Ciò che Dio ha unito. La rivoluzione culturale del cardinale Kasper
(di Roberto de Mattei su Il Foglio del 01-03-2014)
“La dottrina non cambia, la novità riguarda solo la prassi pastorale”. Lo slogan, ormai ripetuto da un anno, da una parte tranquillizza quei conservatori che misurano tutto in termini di enunciazioni dottrinali, dall’altra incoraggia quei progressisti che alla dottrina attribuiscono scarso valore e tutto confidano nel primato della prassi. Un clamoroso esempio di rivoluzione culturale proposta in nome della prassi ci viene offerto dalla relazione dedicata a Il Vangelo della famiglia con cui il cardinale Walter Kasper ha aperto il 20 febbraio i lavori del Concistoro straordinario sulla famiglia. Il testo, definito da padre Federico Lombardi come “in grande sintonia” con il pensiero di Papa Francesco, merita anche per questo di essere valutato in tutta la sua portata.
Punto di partenza del cardinale Kasper è la constatazione che “tra la dottrina della Chiesa sul matrimonio e sulla famiglia e le convinzioni vissute di molti cristiani si è creato un abisso”. Il cardinale evita però di formulare un giudizio negativo su queste “convinzioni”, antitetiche alla fede cristiana, eludendo la domanda di fondo: perché esiste questo abisso tra la dottrina della Chiesa e la filosofia di vita dei cristiani contemporanei? Qual è la natura, quali sono le cause del processo di dissoluzione della famiglia? In nessuna parte della sua relazione si dice che la crisi della famiglia è la conseguenza di un attacco programmato alla famiglia, frutto di una concezione del mondo laicista che ad essa si oppone. E questo malgrado il recente documento sugli Standard per l’educazione sessuale dell’“Organizzazione Mondiale della Sanità” (OMS), l’approvazione del “rapporto Lunacek” da parte del Parlamento europeo, la legalizzazione dei matrimoni omosessuali e del reato di omofobia da parte di tanti governi occidentali. Ma ci si chiede ancora: è possibile nel 2014 dedicare 25 pagine al tema della famiglia, ignorando l’oggettiva aggressione che la famiglia, non soltanto cristiana, ma naturale, subisce in tutto il mondo? Quali possono essere le ragioni di questo silenzio se non una subordinazione psicologica e culturale a quei poteri mondani che dell’attacco alla famiglia sono i promotori?

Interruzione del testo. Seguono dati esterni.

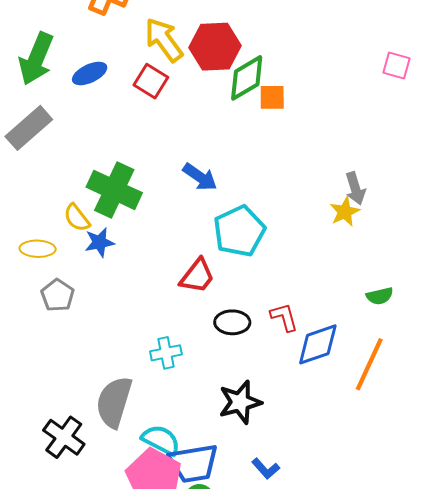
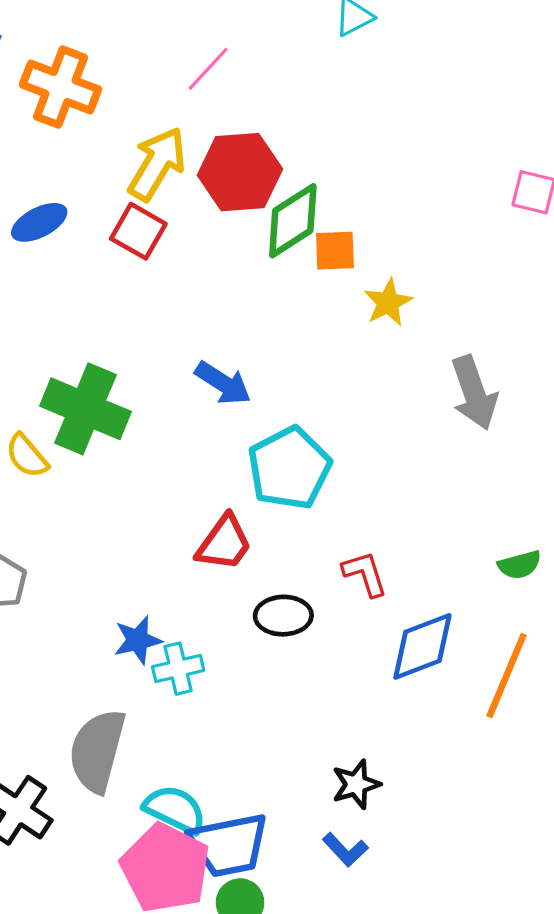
yellow arrow: (164, 40) -> (157, 164), turned 69
gray arrow: (355, 189) -> (474, 393), size x1.4
yellow star: (345, 212) -> (388, 302), moved
blue star: (99, 242) -> (138, 640), moved
red L-shape: (284, 317) -> (365, 574), moved
black star: (240, 402) -> (356, 784), moved, size x0.7

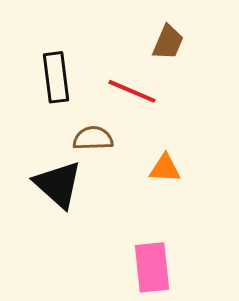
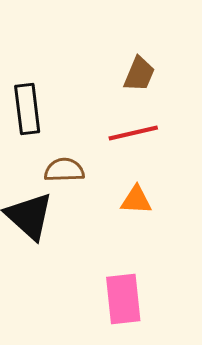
red line: (132, 91) -> (133, 133), moved, turned -36

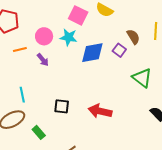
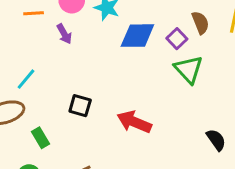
green triangle: (142, 78) -> (189, 69), moved
cyan line: (22, 95) -> (26, 79), turned 42

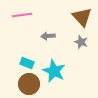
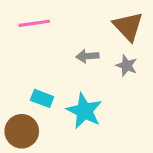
gray arrow: (48, 36) -> (87, 56), moved
brown circle: (29, 84) -> (22, 131), moved

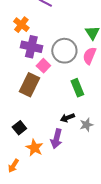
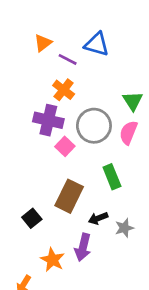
orange cross: (21, 25) -> (64, 90), moved
brown rectangle: (29, 85) -> (69, 196), moved
black square: (19, 128) -> (32, 218), moved

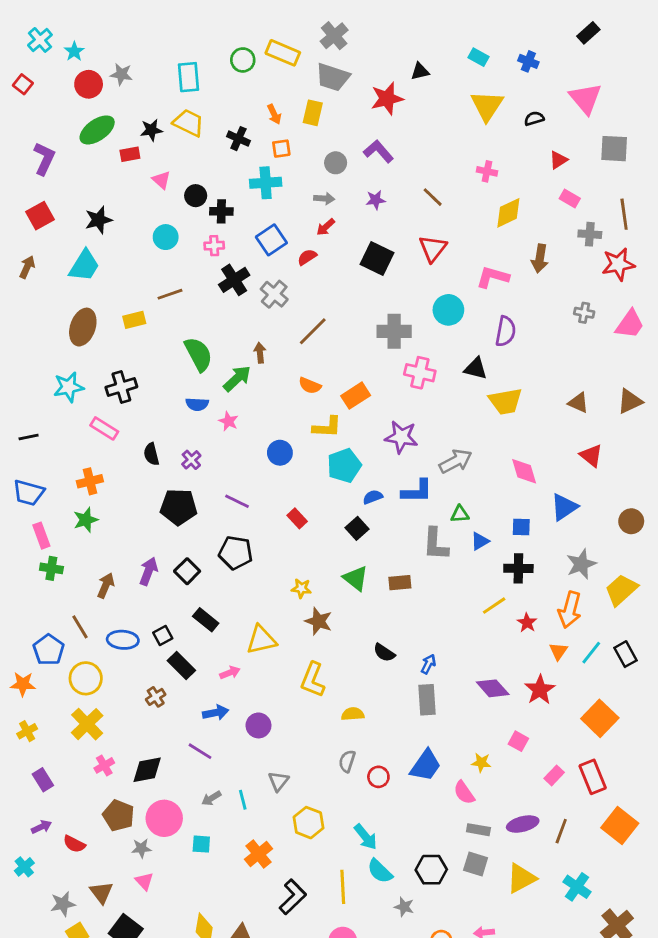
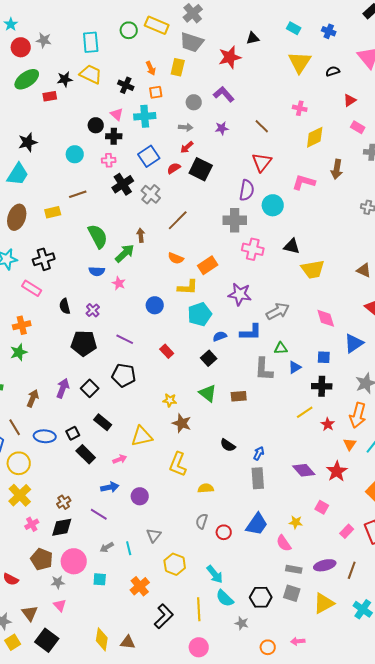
pink triangle: (161, 180) -> (117, 114), moved
black square: (377, 258) -> (201, 169), moved
purple semicircle: (506, 331) -> (247, 190), moved
brown cross: (156, 697) -> (64, 502), moved

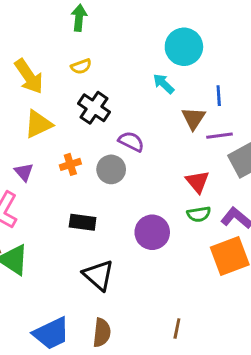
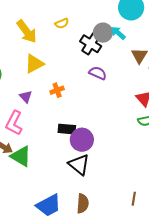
black cross: (94, 108) -> (91, 44), moved
gray circle: (111, 169) -> (103, 33), moved
purple circle: (152, 232) -> (82, 140), moved

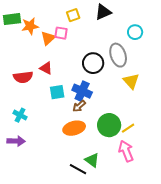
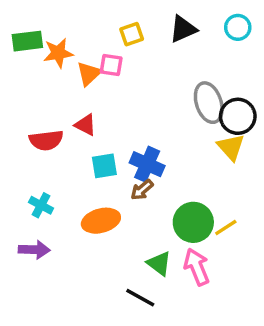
cyan circle: (135, 32) -> (238, 27), moved
black circle: (93, 63) -> (238, 116), moved
orange ellipse: (74, 128) -> (101, 221), moved
pink arrow: (126, 151) -> (197, 267), moved
green triangle: (92, 160) -> (159, 263), moved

Nella parte fondamentale della sua relazione, dedicata al problema dei divorziati risposati, il cardinale Kasper non esprime una sola parola di condanna sul divorzio e sulle sue disastrose conseguenze sulla società occidentale. Ma non è giunto il momento di dire che gran parte della crisi della famiglia risale proprio all’introduzione del divorzio e che i fatti dimostrano come la Chiesa avesse ragione a combatterlo? Chi dovrebbe dirlo se non un cardinale di Santa Romana Chiesa? Ma al cardinale sembra interessare solo il “cambiamento di paradigma” che la situazione dei divorziati risposati oggi esige.
Quasi a prevenire le immediate obiezioni, il cardinale mette subito le mani avanti: la Chiesa “non può proporre una soluzione diversa o contraria alle parole di Gesù”. L’indissolubilità di un matrimonio sacramentale e l’impossibilità di un nuovo matrimonio durante la vita dell’altro partner “fa parte della tradizione di fede vincolante della Chiesa che non può essere abbandonata o sciolta richiamandosi a una comprensione superficiale della misericordia a basso prezzo”. Ma immediatamente dopo aver proclamato la necessità di rimanere fedeli alla Tradizione, il cardinale Kasper avanza due devastanti proposte per aggirare il perenne Magistero della Chiesa in materia di famiglia e di matrimonio.
Il metodo da adottare, secondo Kasper, è quello seguito dal Concilio Vaticano II sulla questione dell’ecumenismo o della libertà religiosa: cambiare la dottrina, senza mostrare di modificarla. “Il Concilio – afferma – senza violare la tradizione dogmatica vincolante ha aperto delle porte”. Aperto delle porte a che cosa? Alla violazione sistematica, sul piano della prassi, di quella tradizione dogmatica di cui a parole si afferma la cogenza.